Plasma Next: Plasma without Online Requirements

Leona Hioki, Albus Dompeldorius, Yutaka Hashimoto

Abstract

We introduce a new kind of blockchain scaling solution, which can be classified as a kind of Plasma, but without the online requirement of users. Our design satisfies the following requirements:

    1. O(1) state growth per block relative to the number of users before withdrawals
    1. No need for channels or individual liquidity preparations between recipients and the hub
    1. Elimination of online requirements for general users except during sending and receiving (No need of watch tower)
    1. Onchain privacy

This is the practical pseudo-solution of the the impossibility of stateless blockchains proposed in 2022. We can delay the problem proposed in the paper as long as we want.

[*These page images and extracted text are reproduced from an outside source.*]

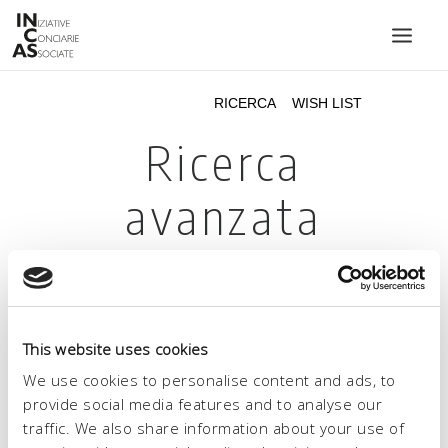
INIZIATIVE CONCIARIE ASSOCIATE
IMPIANTI
PRODOTTI
CATALOGO
SOSTENIBILITÀ
FIERE
CONTATTI
This website uses cookies
LINGUA:
We use cookies to personalise content and ads, to
provide social media features and to analyse our
traffic. We also share information about your use of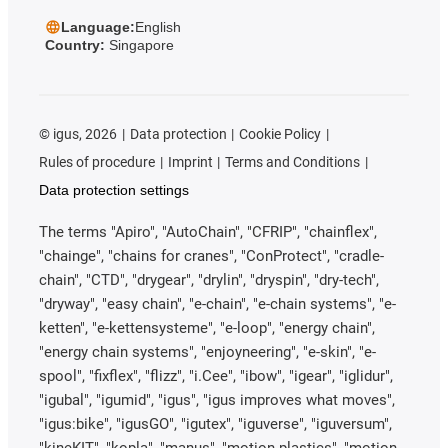
Language:
English
Country:
Singapore
©
igus, 2026
Data protection
Cookie Policy
Rules of procedure
Imprint
Terms and Conditions
Data protection settings
The terms "Apiro", "AutoChain", "CFRIP", "chainflex",
"chainge", "chains for cranes", "ConProtect", "cradle-
chain", "CTD", "drygear", "drylin", "dryspin", "dry-tech",
"dryway", "easy chain", "e-chain", "e-chain systems", "e-
ketten", "e-kettensysteme", "e-loop", "energy chain",
"energy chain systems", "enjoyneering", "e-skin", "e-
spool", "fixflex", "flizz", "i.Cee", "ibow", "igear", "iglidur",
"igubal", "igumid", "igus", "igus improves what moves",
"igus:bike", "igusGO", "igutex", "iguverse", "iguversum",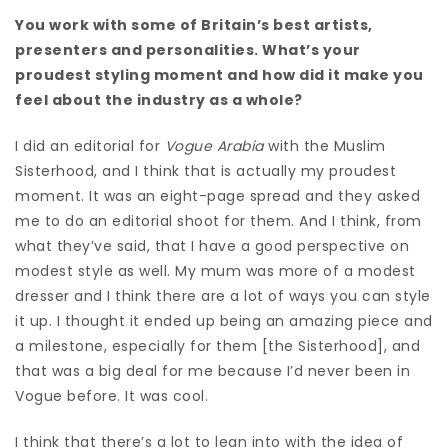
You work with some of Britain’s best artists,
presenters and personalities. What’s your
proudest styling moment and how did it make you
feel about the industry as a whole?
I did an editorial for
Vogue Arabia
with the Muslim
Sisterhood, and I think that is actually my proudest
moment. It was an eight-page spread and they asked
me to do an editorial shoot for them. And I think, from
what they’ve said, that I have a good perspective on
modest style as well. M
y mum was more of a modest
dresser and I think there are a lot of ways you can style
it up. I thought it ended up being an amazing piece and
a milestone, especially for them [the Sisterhood], and
that was a big deal for me because I’d never been in
Vogue before. It was cool.
I think that there’s a lot to lean into with the idea of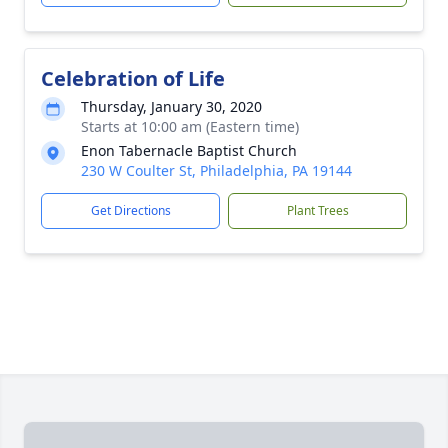
Celebration of Life
Thursday, January 30, 2020
Starts at 10:00 am (Eastern time)
Enon Tabernacle Baptist Church
230 W Coulter St, Philadelphia, PA 19144
Get Directions
Plant Trees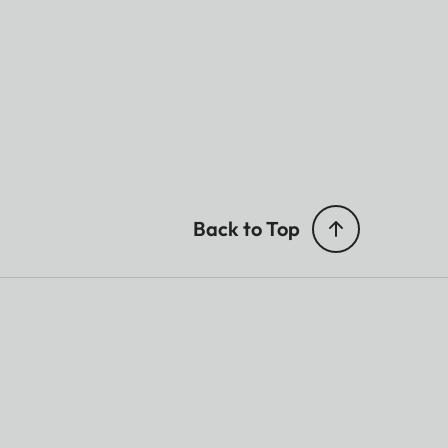
Back to Top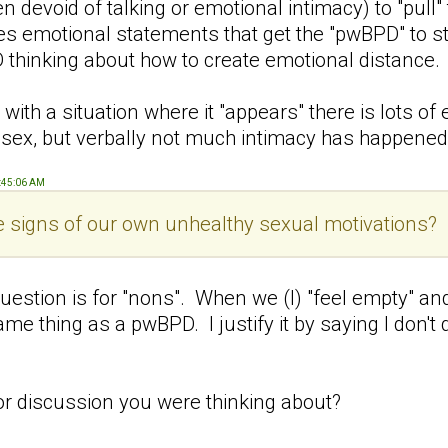
ten devoid of talking or emotional intimacy) to "pull"
 emotional statements that get the "pwBPD" to star
 thinking about how to create emotional distance
with a situation where it "appears" there is lots 
ex, but verbally not much intimacy has happened
9:45:06 AM
le signs of our own unhealthy sexual motivations?
uestion is for "nons". When we (I) "feel empty" an
ame thing as a pwBPD. I justify it by saying I don'
t or discussion you were thinking about?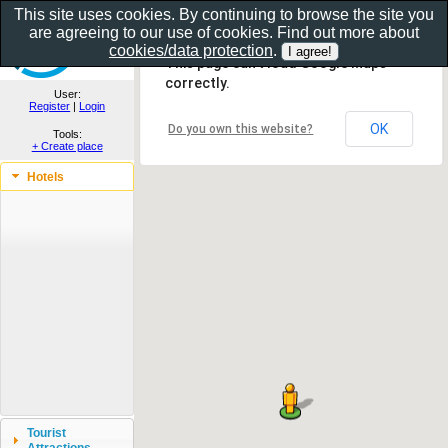
This site uses cookies. By continuing to browse the site you
are agreeing to our use of cookies. Find out more about
Show as gallery..
cookies/data protection
.
This page can't load Google Maps
correctly.
User:
Register
|
Login
OK
Do you own this website?
Tools:
+ Create place
Hotels
Tourist
Attractions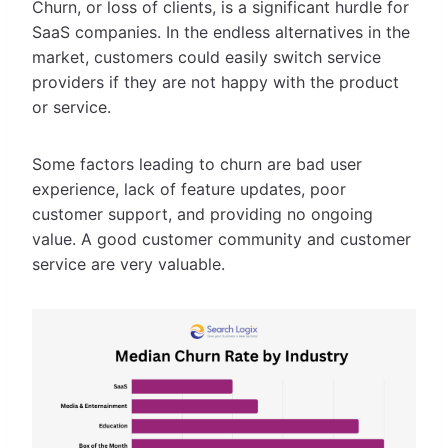
Churn, or loss of clients, is a significant hurdle for
SaaS companies. In the endless alternatives in the
market, customers could easily switch service
providers if they are not happy with the product
or service.
Some factors leading to churn are bad user
experience, lack of feature updates, poor
customer support, and providing no ongoing
value. A good customer community and customer
service are very valuable.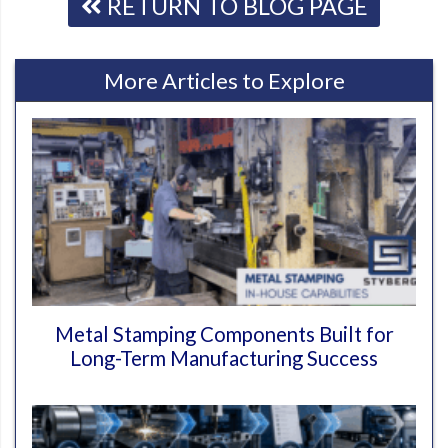
RETURN TO BLOG PAGE
More Articles to Explore
Metal Stamping Components Built for
Long-Term Manufacturing Success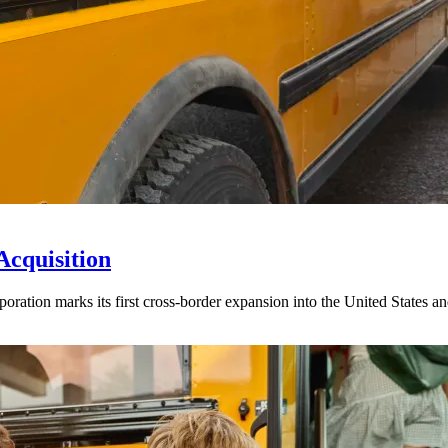
Acquisition
ration marks its first cross-border expansion into the United States an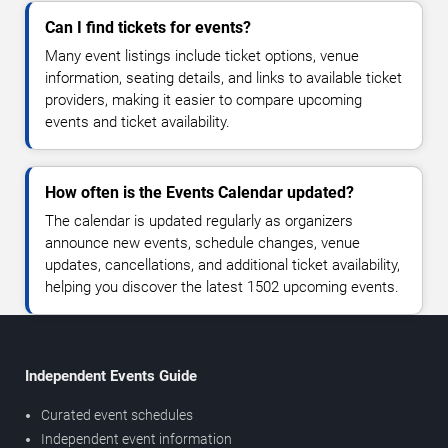
Can I find tickets for events?
Many event listings include ticket options, venue
information, seating details, and links to available ticket
providers, making it easier to compare upcoming
events and ticket availability.
How often is the Events Calendar updated?
The calendar is updated regularly as organizers
announce new events, schedule changes, venue
updates, cancellations, and additional ticket availability,
helping you discover the latest 1502 upcoming events.
Independent Events Guide
Curated event schedules
Independent event information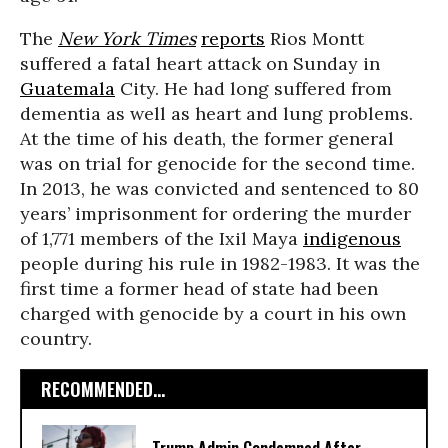
The
New York Times
reports
Rios Montt
suffered a fatal heart attack
on Sunday
in
Guatemala
City. He had long suffered from
dementia as well as heart and lung problems.
At the time of his death, the former general
was on trial for genocide for the second time.
In 2013, he was convicted and sentenced to 80
years’ imprisonment for ordering the murder
of 1,771 members of the Ixil Maya
indigenous
people during his rule in 1982-1983. It was the
first time a former head of state had been
charged with genocide by a court in his own
country.
RECOMMENDED...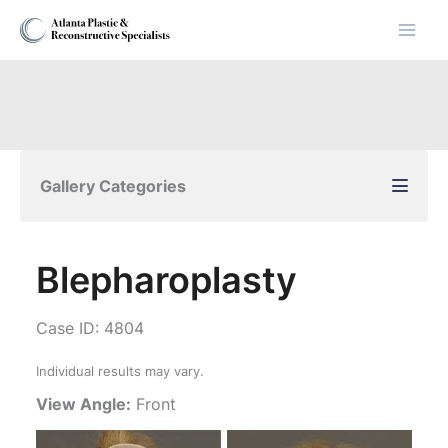
Skip
to
content
Gallery Categories
Blepharoplasty
Case ID: 4804
Individual results may vary.
View Angle:
Front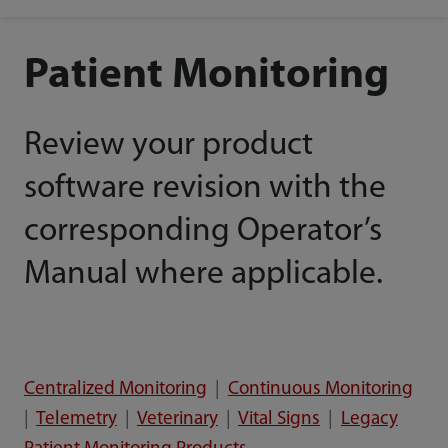
Patient Monitoring
Review your product
software revision with the
corresponding Operator’s
Manual where applicable.
Centralized Monitoring
|
Continuous Monitoring
|
Telemetry
|
Veterinary
|
Vital Signs
|
Legacy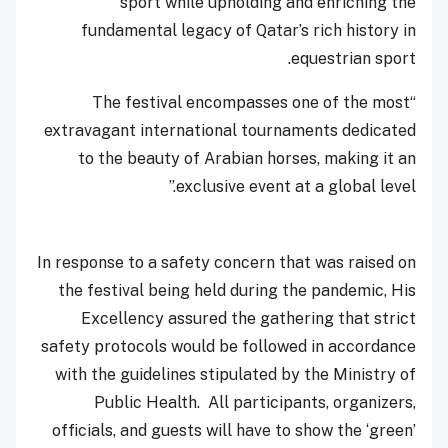
sport while upholding and enriching the
fundamental legacy of Qatar’s rich history in
equestrian sport.
“The festival encompasses one of the most
extravagant international tournaments dedicated
to the beauty of Arabian horses, making it an
exclusive event at a global leve
l.”
In response to a safety concern that was raised on
the festival being held during the pandemic, His
Excellency assured the gathering that strict
safety protocols would be followed in accordance
with the guidelines stipulated by the Ministry of
Public Health. All participants, organizers,
officials, and guests will have to show the ‘green’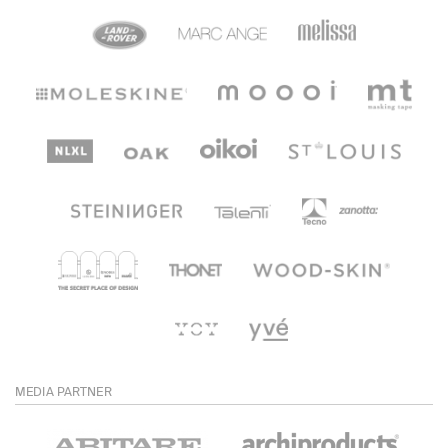
MEDIA PARTNER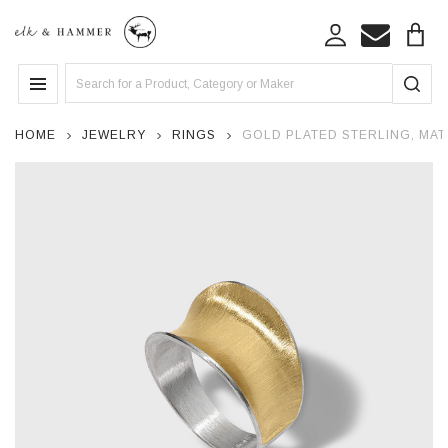
Search
MENU
HOME
JEWELRY
RINGS
GOLD PLATED STERLING, MAT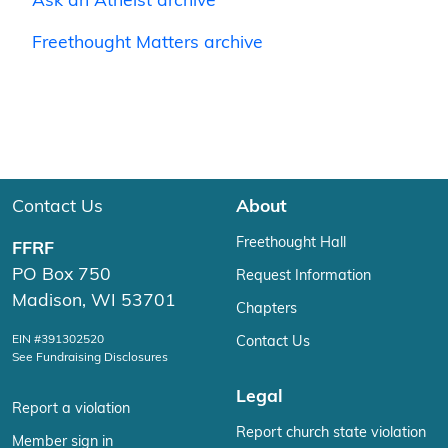
Ask an Atheist archive
Freethought Matters archive
Contact Us
About
Freethought Hall
FFRF
PO Box 750
Request Information
Madison, WI 53701
Chapters
EIN #391302520
Contact Us
See Fundraising Disclosures
Legal
Report a violation
Report church state violation
Member sign in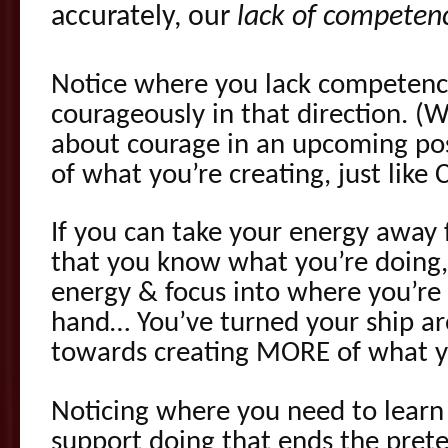
accurately, our
lack of competen
Notice where you lack competenc
courageously in that direction. (W
about courage in an upcoming pos
of what you’re creating, just like
If you can take your energy away
that you know what you’re doing,
energy & focus into where you’re
hand… You’ve turned your ship ar
towards creating MORE of what y
Noticing where you need to learn
support doing that ends the pret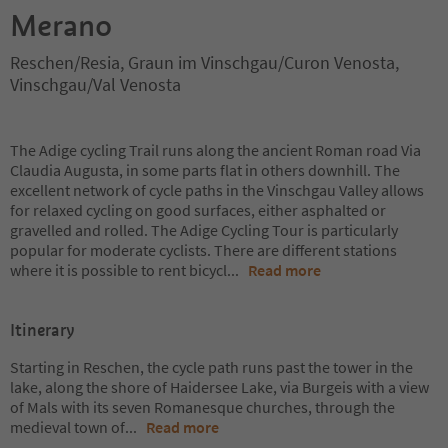
Merano
Reschen/Resia, Graun im Vinschgau/Curon Venosta,
Vinschgau/Val Venosta
The Adige cycling Trail runs along the ancient Roman road Via
Claudia Augusta, in some parts flat in others downhill. The
excellent network of cycle paths in the Vinschgau Valley allows
for relaxed cycling on good surfaces, either asphalted or
gravelled and rolled. The Adige Cycling Tour is particularly
popular for moderate cyclists. There are different stations
where it is possible to rent bicycl
...
Read more
Itinerary
Starting in Reschen, the cycle path runs past the tower in the
lake, along the shore of Haidersee Lake, via Burgeis with a view
of Mals with its seven Romanesque churches, through the
medieval town of
...
Read more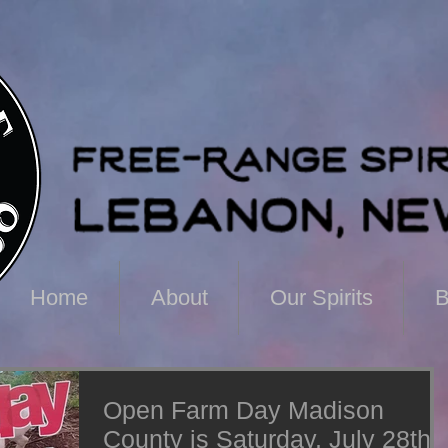
Home
About
Our Spirits
B
Open Farm Day Madison
County is Saturday, July 28th!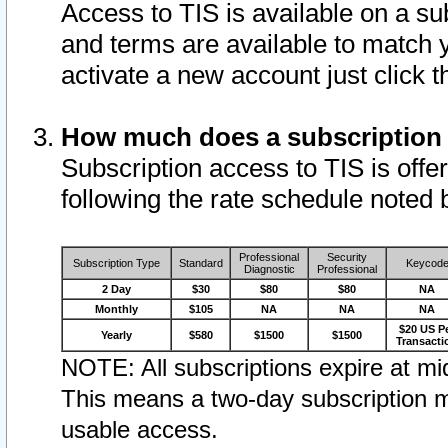
Access to TIS is available on a su
and terms are available to match 
activate a new account just click 
How much does a subscription
Subscription access to TIS is offer
following the rate schedule noted 
Professional
Security
Subscription Type
Standard
Keycod
Diagnostic
Professional
2 Day
$30
$80
$80
NA
Monthly
$105
NA
NA
NA
$20 US P
Yearly
$580
$1500
$1500
Transacti
NOTE: All subscriptions expire at mid
This means a two-day subscription m
usable access.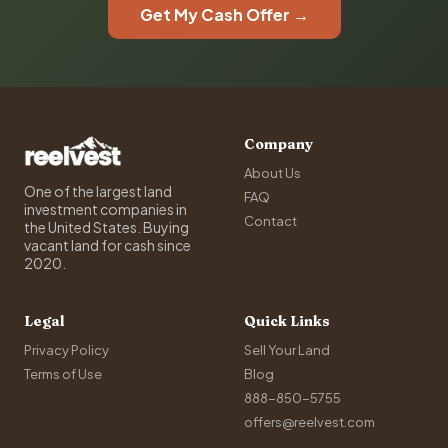
Get My Cash Offer →
Company
About Us
One of the largest land
FAQ
investment companies in
Contact
the United States. Buying
vacant land for cash since
2020.
Legal
Quick Links
Privacy Policy
Sell Your Land
Terms of Use
Blog
888-850-5755
offers@reelvest.com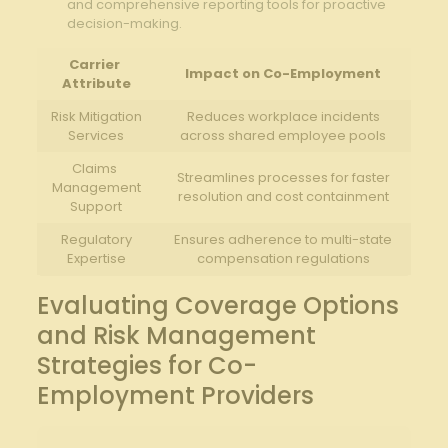
and⁢ comprehensive reporting tools for proactive
decision-making.
Carrier ​
Impact ⁢on Co-Employment
Attribute
Risk Mitigation‍
Reduces workplace incidents
Services
across shared employee pools
Claims ​
Streamlines processes for faster
Management
resolution and⁢ cost ⁣containment
Support
Regulatory
Ensures adherence to multi-state
Expertise
compensation regulations
Evaluating Coverage Options
and Risk Management
Strategies for Co-
Employment Providers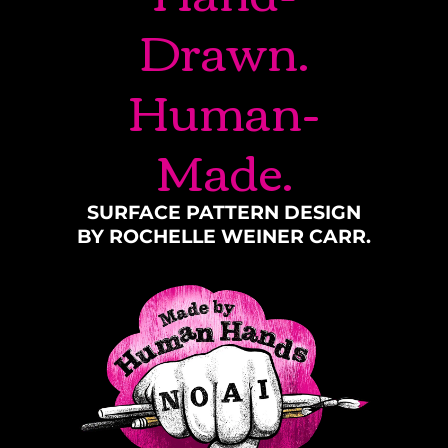
Drawn.
Human-
Made.
SURFACE PATTERN DESIGN
BY ROCHELLE WEINER CARR.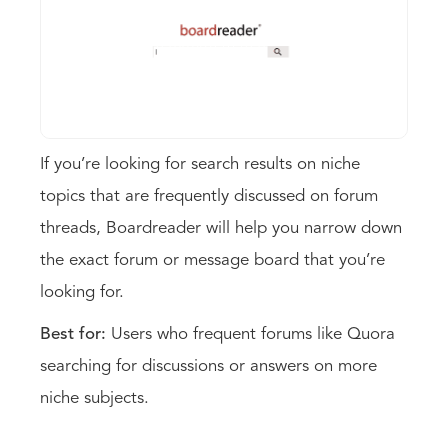
If you’re looking for search results on niche
topics that are frequently discussed on forum
threads, Boardreader will help you narrow down
the exact forum or message board that you’re
looking for.
Best for:
Users who frequent forums like Quora
searching for discussions or answers on more
niche subjects.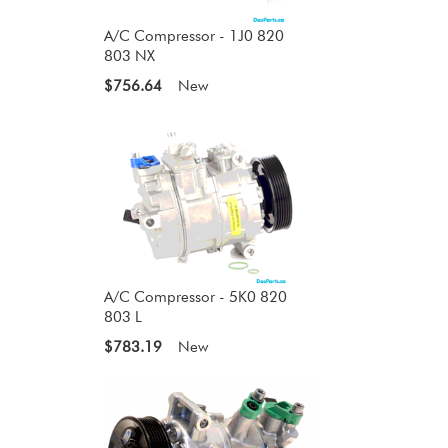
A/C Compressor - 1J0 820
803 NX
$756.64
New
A/C Compressor - 5K0 820
803 L
$783.19
New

Code & Mainnet Demo: github plasna-next

Background

The scaling solution for programmable blockchains such as Ethereum to accommodate an increasing number of users, Plasma, was frequently discussed in 2018. It is a Layer 2 with O(1) state growth per block, which, in the recent context of Financial Cryptography, is classified as a stateless Layer 2. Subsequently, to avoid the heavy online requirements, i.e., updating proofs or witnesses, and to prevent Data Availability Attacks against smart contracts, development moved towards Rollups, which utilize Layer 1’s cheaper storage space for data availability. A method that could eliminate online requirements while providing the same level of O(1) scaling as Plasma was the goal needed to achieve for the practicality reason.

Prerequisites

Bulk-Token-Transfer

The sender inserts the recipient’s address and the amount to be sent into each leaf of a Merkle Tree and generates a Merkle Root. Then, the sender creates a ZKP with the total amount sent and the Root as public inputs and allocates the funds accordingly. Each recipient is given their corresponding leaf and Merkle Proof, along with the ZKP, to complete the transaction. Even if a recipient receives multiple such transactions, they can efficiently prove the aggregate of these ZKPs and Merkle Proofs on their client-side, for example, through recursive ZKPs. Only the root gets recorded on Layer1, it makes the O(1) state growth unless there is no withdrawal verification on Layer1.

ZKP-TLC

HTLC (Hash Time Locked Contracts) is a technology for conditional payments used in multi-hop payment channels, such as the Lightning Network. In the case of an HTLC where a user, Alice, makes a payment to an operator/hub, Bob, Alice sets the hash value hash(preimage) of a randomly specified value preimage in that HTLC. If Alice can somehow learn and submit the preimage, say, by being told by Bob, then the payment is completed. Otherwise, the payment is canceled after a certain period. It is also possible to create a modified version of HTLC where the part about revealing the preimage is changed. For example, an HTLC from Alice to Bob could be conditioned on Bob having made a payment to Carol if there is a ZKP of it, as used in this paper. Let’s call an HTLC modified to set the verification of a ZKP as its condition a ZKP-TLC.

One-Way Payment Channel

In a bidirectional payment channel, since both balances can increase or decrease, an attacker retroactively cancels a transaction by closing the channel with an outdated balance unless it’s not watched over, thus requiring both parties to constantly monitor the Layer 1 chain for channel closure. However, in a one-way channel where only one party’s balance decreases, any channel close other than the most recent commit always benefits the sender, Alice. In this case, the sender, Alice, no longer needs to monitor Layer 1, freeing her from the online requirement. In the overall structure of this paper, the balance update condition for the payment channel from Alice to Bob is set to a ZKP-TLC, which is fulfilled by sending a proof of a bulk-token-transfer from Bob to Carol.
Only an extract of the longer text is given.